For the first quarter, income increased by 30 percent to reach $1.31 billion. After one-time charges, Google said earnings reached $1.54 billion, or $4.84 a share, soundly beating the $4.52 cents a share analysts expected.
Overall revenue for the quarter grew by 42 percent, rising to $5.2 billion. After paying their partners, revenue ended at $3.7 billion.
Paid clicks for the quarter, contrary to a report from comScore, grew by 4 percent from the last quarter, and were up 20 percent over a year ago.
While that's down from past growth, Google maintains the reason is changing they're making to bring their advertising base to a higher quality by eliminating lower quality advertisers, as well as fraudalent ones. That's the reason there are less ad clicks the company asserted.
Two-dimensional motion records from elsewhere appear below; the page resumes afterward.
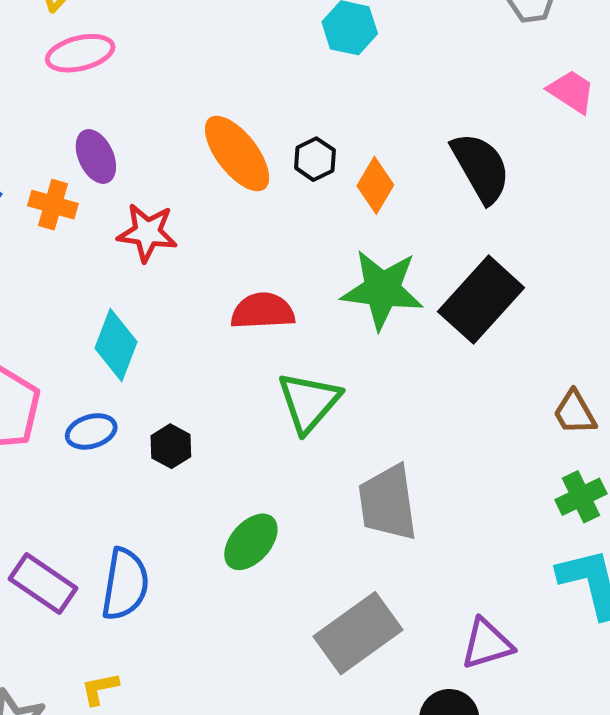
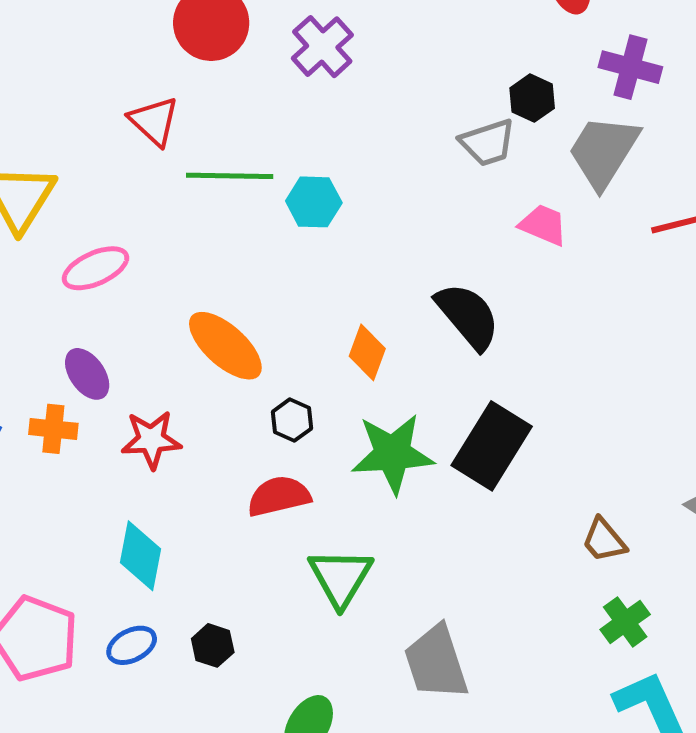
pink ellipse: (80, 53) -> (96, 268), moved
black hexagon: (315, 159) -> (292, 420), moved

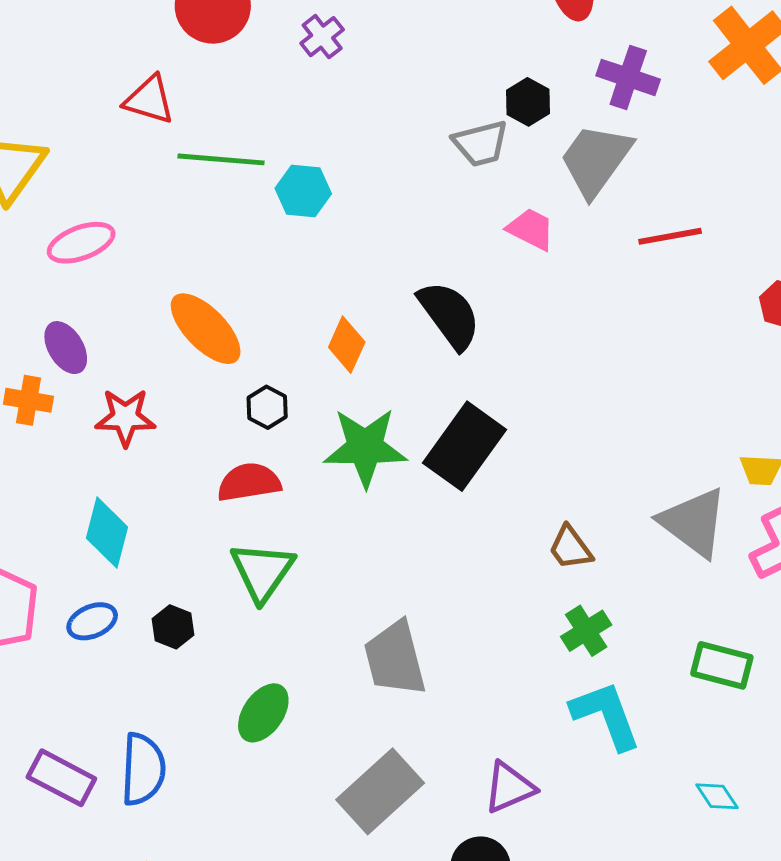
purple cross: (322, 47) -> (322, 37), size x0.7
red triangle: (154, 121) -> (149, 100), turned -30
green triangle: (340, 577) -> (262, 571), moved

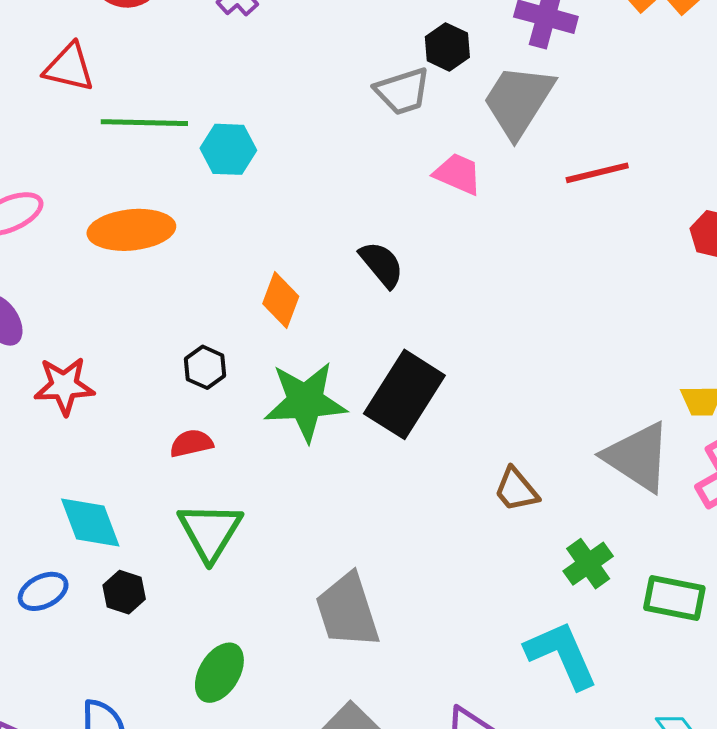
black semicircle: (449, 315) -> (382, 264), size x0.7
orange ellipse: (206, 329) -> (131, 230), moved, turned -48
red semicircle: (249, 482) -> (191, 443), size x0.7
cyan diamond: (107, 533) -> (90, 522), moved, turned -32
green cross: (586, 631) -> (588, 564), moved

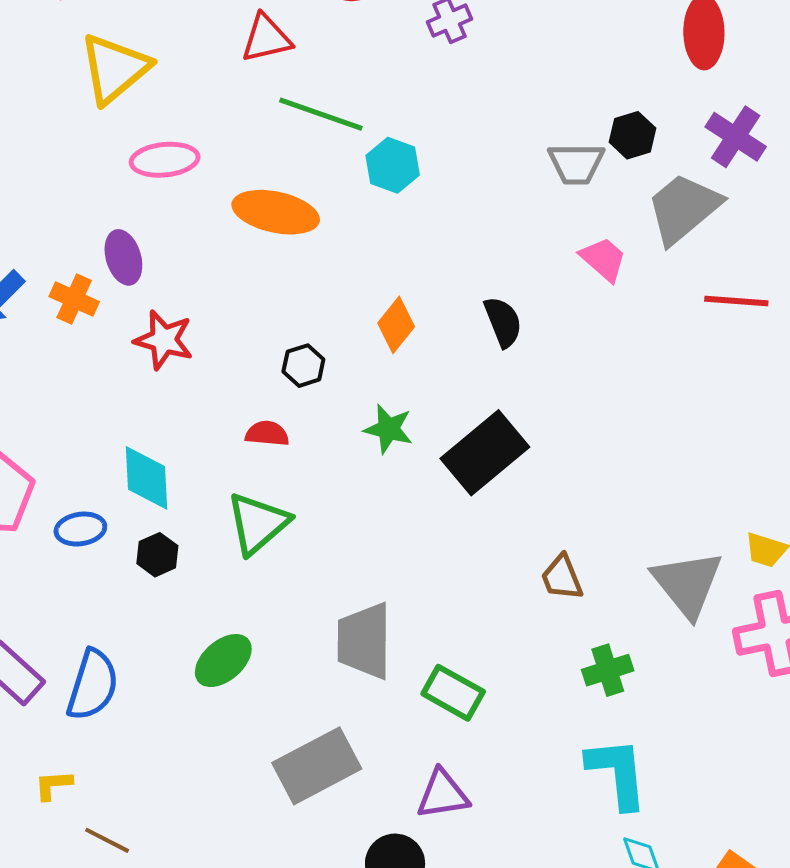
red triangle: (69, 67) -> (266, 38), turned -44
green star: (305, 402) -> (388, 429), size x0.6
green rectangle: (674, 598) -> (453, 693), moved
cyan L-shape: (562, 655) -> (617, 773), moved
At the same time, Google said revenue per click is increasing as a result of their quality initiative.
"We are working to improve the quality of search with better algorithms," said Google's chief executive Eric Schmidt on a conference call with analysts and investors. "Fewer but better quality ads ... will lead to people spending more and more time online."
This also seems to confirm that the concerns whether the migration of ad dollars to the Internet will be able to overcome the slowing economy are unfounded. The move to the Internet should continue to keep the ad model on the Internet strong for several years, regardless of the condition of the economy.
It looks like the move of ad dollars to the Internet is far stronger than the decline of the economy. That's what online marketers were hoping to hear, and what was expected by many. Google is a bellwhether in this ad category, and we need to take it as such.
We of course still need to watch things closely, but the Google results seem to show us the Interent advertising space should be strong in spite of the overall tough economic conditions.